I'm on MacOS 10.9.4. I want to put sftp to background to automatically push some files to it through named pipe later, as suggested here. It works fine when I enter commands manually from bash prompt (using cat
as listener job for simplicity):
$ mkfifo test
$ cat > test &
[1] 60765
$ cat test | cat &
[2] 60781 60782
[1] + 60765 suspended (tty input) cat > test
$ echo works! > test
works!
$ ps -ax | grep 60765
60765 ttys023 0:00.00 cat
60900 ttys023 0:00.00 grep 60765
However, when I put this in bash script it stops working:
$ cat test.sh
mkfifo test1
cat > test1 &
echo $!
cat test1 | cat &
$ bash test.sh
60847
$ echo fails > test1
^C%
$ ps -ax | grep 60847
60882 ttys023 0:00.00 grep 60847
The problem here, as I understand, is that cat > test1 &
line works fine when run from prompt, but somehow terminates when run from script, so my listener job receives EOF and terminates too.
What am I missing here, and how can I make this to work from script?
Edit: The actual problem I'm facing is this. For development I have to deploy code to remote server. For this I used rsync, and to automate this a little I used fswatch to listen for file changes in a folder and run rsync when that change happens.
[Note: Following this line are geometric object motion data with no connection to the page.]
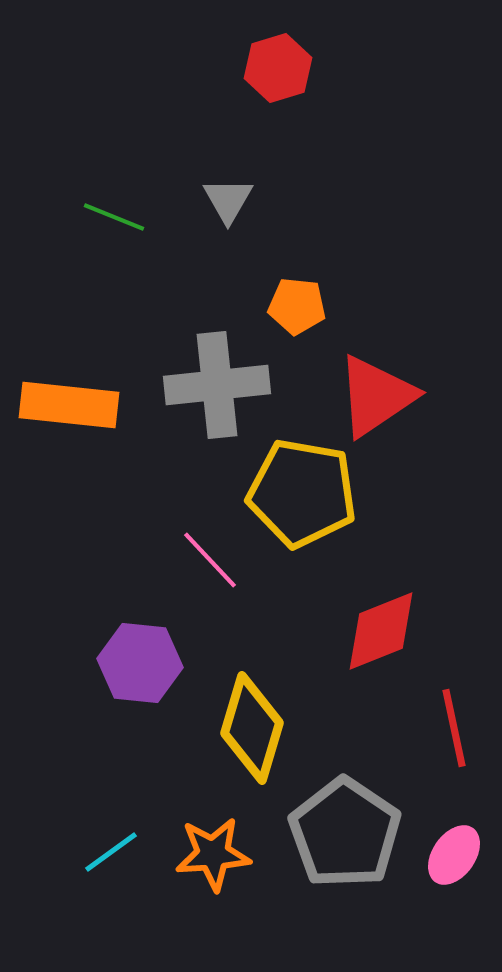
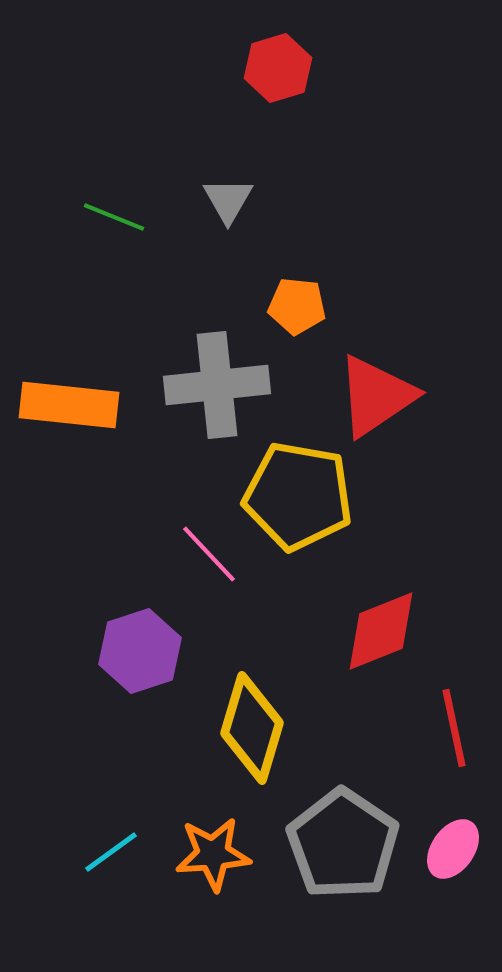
yellow pentagon: moved 4 px left, 3 px down
pink line: moved 1 px left, 6 px up
purple hexagon: moved 12 px up; rotated 24 degrees counterclockwise
gray pentagon: moved 2 px left, 11 px down
pink ellipse: moved 1 px left, 6 px up
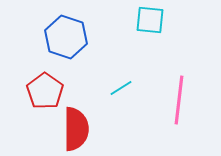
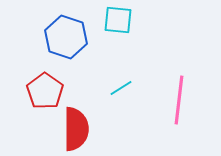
cyan square: moved 32 px left
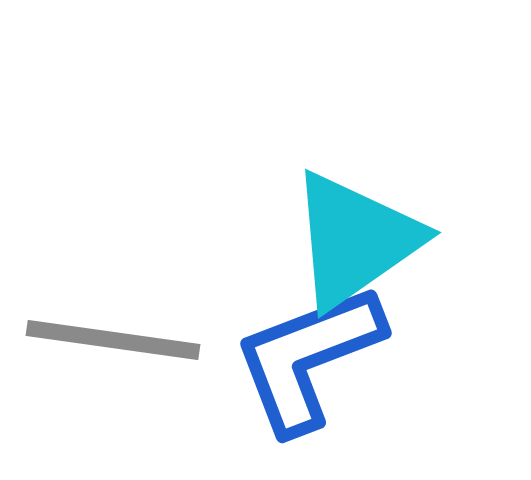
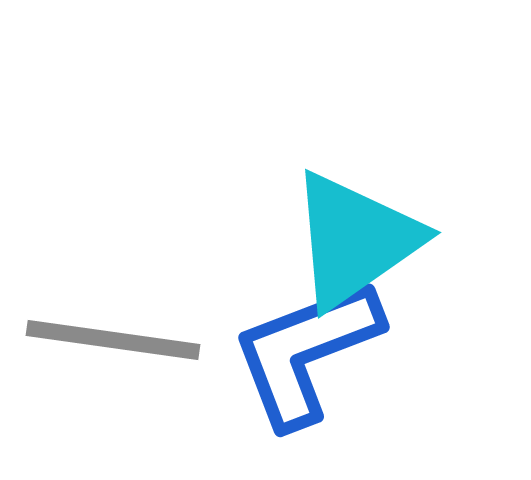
blue L-shape: moved 2 px left, 6 px up
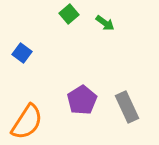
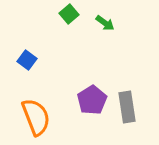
blue square: moved 5 px right, 7 px down
purple pentagon: moved 10 px right
gray rectangle: rotated 16 degrees clockwise
orange semicircle: moved 9 px right, 5 px up; rotated 54 degrees counterclockwise
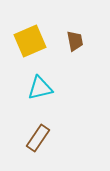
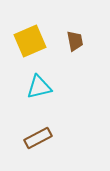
cyan triangle: moved 1 px left, 1 px up
brown rectangle: rotated 28 degrees clockwise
$ fswatch -0 . | while read -d "" event;
do
rsync ./ {remote folder}
done
It worked fine until I tried to use it on slow connection with big latency. Rsync each time opens new ssh connection and finds file differences which takes time on slow connection. I'm trying to work around this by opening persistent connection with sftp and pushing to it only changed file, which name I receive from fswatch. For this to work I need a way to start sftp process and send commands to it later, when fswatch event occurs. I've found this question, but writing to /proc/{pid}/fd/0 didn't suppose to work on mac, so I was trying to use answer with named pipes. I can run cat > test1 &
manually before starting fswatch script, so this will actually work. But I want a reliable solution to be able to give this script to my coworkers.